Hi,
> 1. Check in the proto, and always build it dynamically via
> Make/Bazel/whatever. The generator simply does not run until it's been
> built, which includes compiling the proto.
Yeah, I agree that would be "clean", but it generated way too much
support tickets, even when the error message said "you need to run make
in folder generator/proto". And also difficult to debug tickets when
there were changes to .proto that the generator depended on for proper
functioning.
> 2. Check in the prebuilt proto .py file, and always use it. Probably also
> check in a shell script that'll compile the proto for those who need it,
> but the generator only uses the prebuilt proto.
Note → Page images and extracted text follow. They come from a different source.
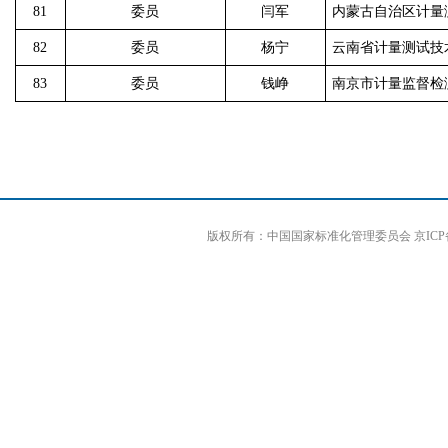
81
委员
闫军
内蒙古自治区计量
82
委员
杨宁
云南省计量测试技
83
委员
钱峥
南京市计量监督检
版权所有：中国国家标准化管理委员会 京ICP备0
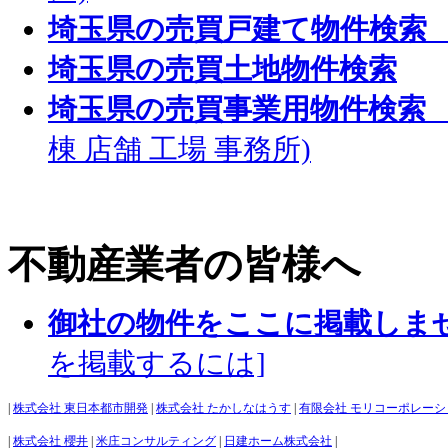
埼玉県の売買戸建て物件検索
埼玉県の売買土地物件検索
埼玉県の売買事業用物件検索
棟 店舗 工場 事務所)
不動産業者の皆様へ
御社の物件をここに掲載しま
を掲載するには]
|
株式会社 東日本都市開発
|
株式会社 たかしなはうす
|
有限会社 モリコーポレーシ
|
株式会社 櫻井
|
米庄コンサルティング
|
日建ホーム株式会社
|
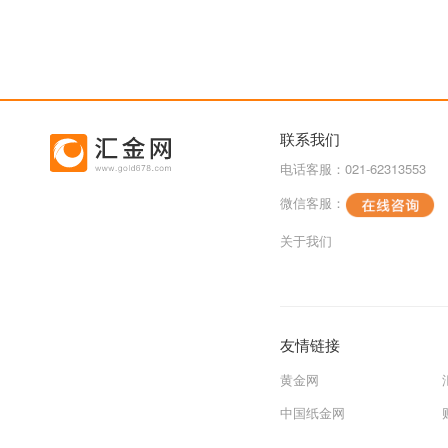
联系我们
电话客服：021-62313553
微信客服：
关于我们
友情链接
黄金网
中国纸金网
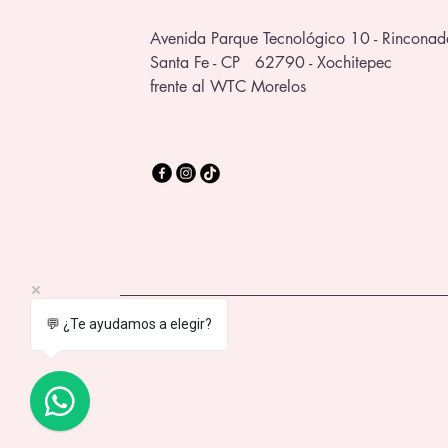
Avenida Parque Tecnológico 10 - Rinconad
Santa Fe - CP 62790 - Xochitepec
frente al WTC Morelos
💬 ¿Te ayudamos a elegir?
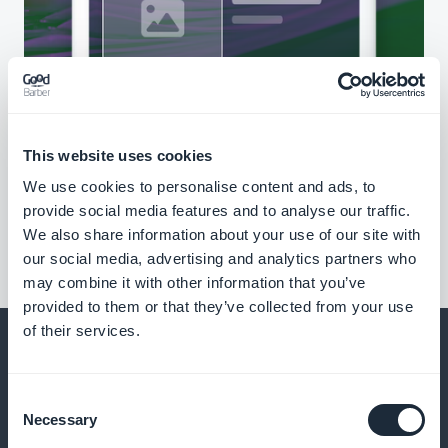
This website uses cookies
We use cookies to personalise content and ads, to
provide social media features and to analyse our traffic.
We also share information about your use of our site with
our social media, advertising and analytics partners who
may combine it with other information that you’ve
provided to them or that they’ve collected from your use
of their services.
Consent
Y mucho más
Necessary
Selection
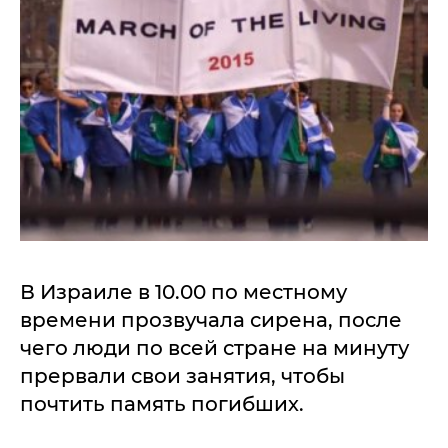
В Израиле в 10.00 по местному
времени прозвучала сирена, после
чего люди по всей стране на минуту
прервали свои занятия, чтобы
почтить память погибших.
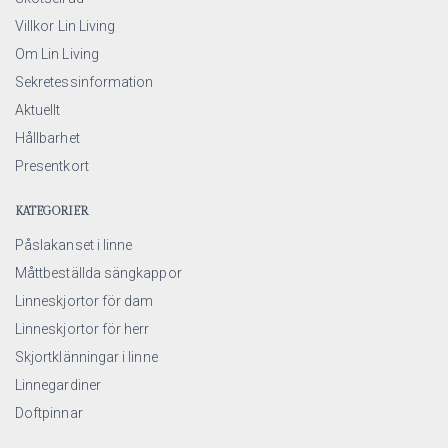
Villkor Lin Living
Om Lin Living
Sekretessinformation
Aktuellt
Hållbarhet
Presentkort
KATEGORIER
Påslakanset i linne
Måttbeställda sängkappor
Linneskjortor för dam
Linneskjortor för herr
Skjortklänningar i linne
Linnegardiner
Doftpinnar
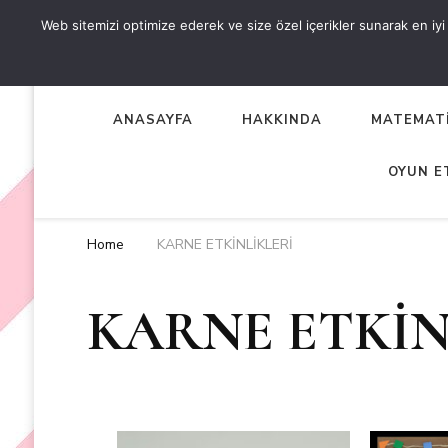
Web sitemizi optimize ederek ve size özel içerikler sunarak en iyi d
OKUL ÖNCESİ ETKİNLİKL
EN YENİ VE ÖZGÜN OKUL ÖNCESİ ETKİNLİKLERİ
ANASAYFA
HAKKINDA
MATEMATİ
OYUN E
Home
KARNE ETKİNLİKLERİ
KARNE ETKİN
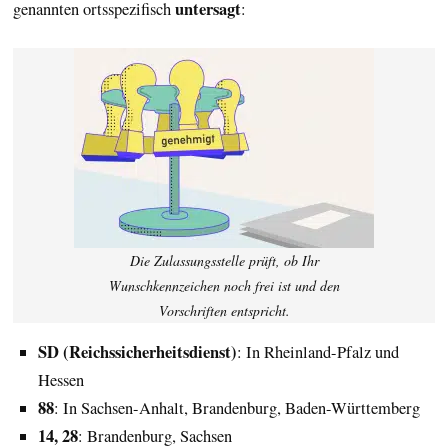
untersagt
genannten ortsspezifisch
:
Die Zulassungsstelle prüft, ob Ihr
Wunschkennzeichen noch frei ist und den
Vorschriften entspricht.
SD (Reichssicherheitsdienst)
: In Rheinland-Pfalz und
Hessen
88
: In Sachsen-Anhalt, Brandenburg, Baden-Württemberg
14, 28
: Brandenburg, Sachsen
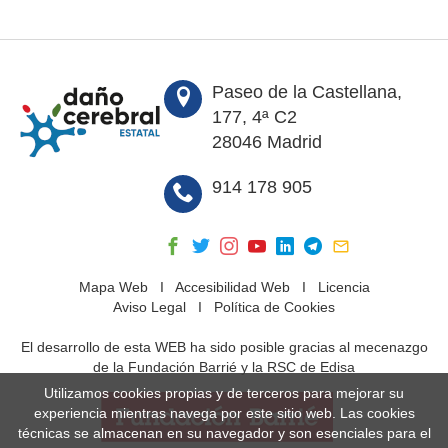
Paseo de la Castellana,
177, 4ª C2
28046 Madrid
914 178 905
Mapa Web
I
Accesibilidad Web
I
Licencia
Aviso Legal
I
Política de Cookies
El desarrollo de esta WEB ha sido posible gracias al mecenazgo
de la Fundación Barrié y la RSC de Edisa
Utilizamos cookies propias y de terceros para mejorar su
experiencia mientras navega por este sitio web. Las cookies
técnicas se almacenan en su navegador y son esenciales para el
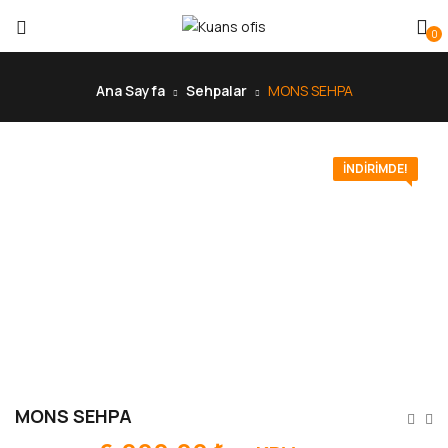
0
Ana Sayfa
Sehpalar
MONS SEHPA
İNDIRIMDE!
MONS SEHPA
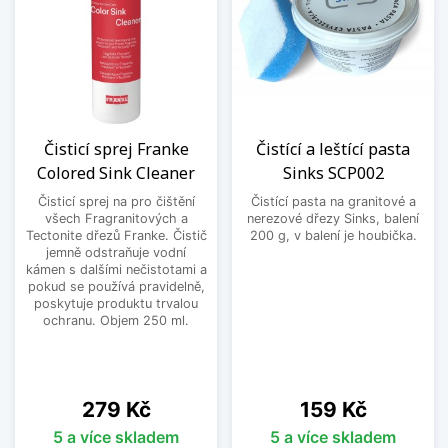
Čisticí sprej Franke
Čistící a leštící pasta
Colored Sink Cleaner
Sinks SCP002
Čisticí sprej na pro čištění
Čistící pasta na granitové a
všech Fragranitových a
nerezové dřezy Sinks, balení
Tectonite dřezů Franke. Čistič
200 g, v balení je houbička.
jemně odstraňuje vodní
kámen s dalšími nečistotami a
pokud se používá pravidelně,
poskytuje produktu trvalou
ochranu. Objem 250 ml.
Cena
Cena
279 Kč
159 Kč
5 a více skladem
5 a více skladem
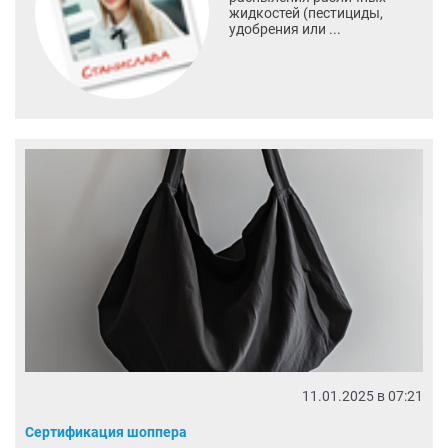
жидкостей (пестициды,
удобрения или ...
11.01.2025 в 07:21
Сертификация шоппера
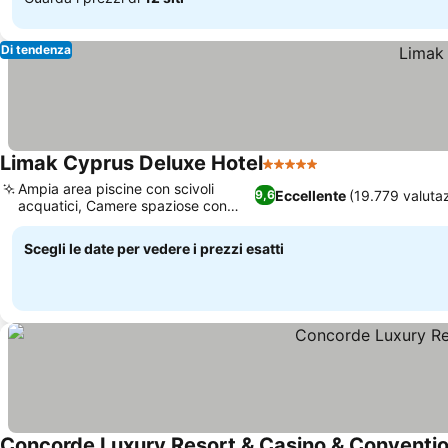
Di tendenza
Limak Cyprus Deluxe Hotel
5 Stelle
Ampia area piscine con scivoli
Eccellente
(19.779 valutaz
9,6
acquatici, Camere spaziose con
vista mare
Scegli le date per vedere i prezzi esatti
Concorde Luxury Resort & Casino & Conventi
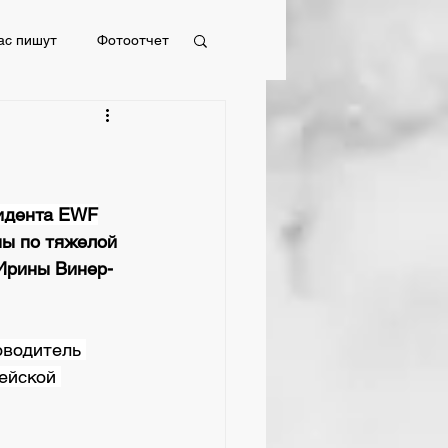
ас пишут
Фотоотчет
Фотоотчет
идента EWF
ы по тяжелой 
 Ирины Винер-
оводитель 
ейской 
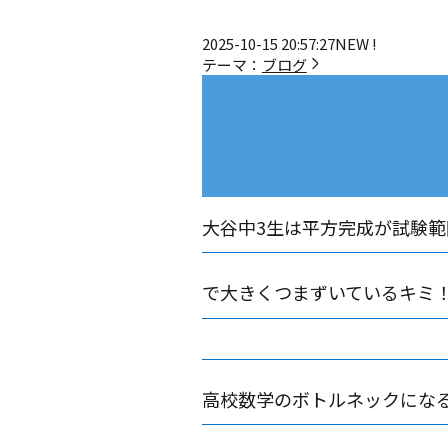
2025-10-15 20:57:27
NEW !
テーマ：
ブログ
大谷中3生は平方完成が試験範
で大きくつまずいているキミ
高校数学のボトルネックにな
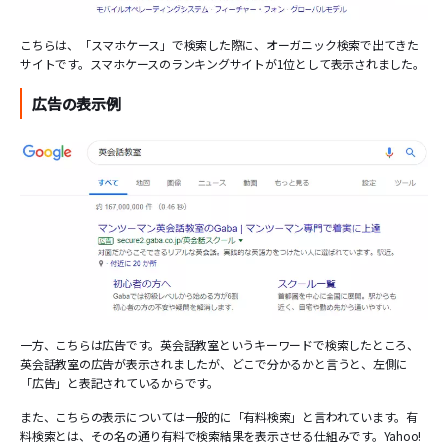
こちらは、「スマホケース」で検索した際に、オーガニック検索で出てきた
サイトです。スマホケースのランキングサイトが1位として表示されました。
広告の表示例
一方、こちらは広告です。英会話教室というキーワードで検索したところ、
英会話教室の広告が表示されましたが、どこで分かるかと言うと、左側に
「広告」と表記されているからです。
また、こちらの表示については一般的に「有料検索」と言われています。有
料検索とは、その名の通り有料で検索結果を表示させる仕組みです。Yahoo!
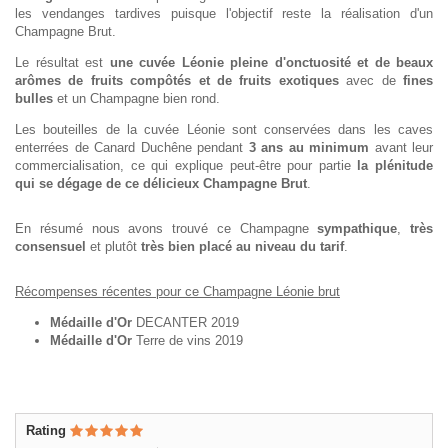
les vendanges tardives puisque l'objectif reste la réalisation d'un
Champagne Brut.
Le résultat est
une cuvée Léonie pleine d'onctuosité et de beaux
arômes de fruits compôtés et de fruits exotiques
avec de
fines
bulles
et un Champagne bien rond.
Les bouteilles de la cuvée Léonie sont conservées dans les caves
enterrées de Canard Duchêne pendant
3 ans au minimum
avant leur
commercialisation, ce qui explique peut-être pour partie
la plénitude
qui se dégage de ce délicieux Champagne Brut
.
En résumé nous avons trouvé ce Champagne
sympathique
,
très
consensuel
et plutôt
très bien placé au niveau du tarif
.
Récompenses récentes pour ce Champagne Léonie brut
Médaille d'Or
DECANTER 2019
Médaille d'Or
Terre de vins 2019
Rating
Add some automation to
> ensure that the checked-in proto is in sync with the checked-in prebuilt
> .py file.
Maybe. But in the past Python protobuf library has made incompatible
changes to the generated file, so that different systems required
regenerating the file to match their python-protobuf version.
It's critical for me to control the support workload, because even
with all my efforts to do that, unpaid support takes about 90% of the
time I put into nanopb.
For me the best solution seems to be that nanopb_generator.py takes the
protoc it needs anyway, and uses it to generate nanopb_pb2.py for
itself. I agree that in some cases writing it to the source code folder
is problematic, and it could be written to a temp folder instead.
After all, the nanopb.proto source file is also required in order to be
able to compile .proto files that import it.